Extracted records
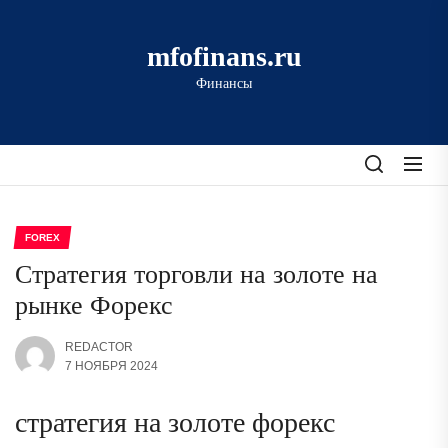
Перейти
к
mfofinans.ru
содержимому
Финансы
FOREX
Стратегия торговли на золоте на
рынке Форекс
REDACTOR
7 НОЯБРЯ 2024
стратегия на золоте форекс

**Task item**
Each entry above should be written out verbatim, minus its pictures.

**Result of the task**
Перейти
к
mfofinans.ru
содержимому
Финансы
FOREX
Стратегия торговли на золоте на
рынке Форекс
REDACTOR
7 НОЯБРЯ 2024
стратегия на золоте форекс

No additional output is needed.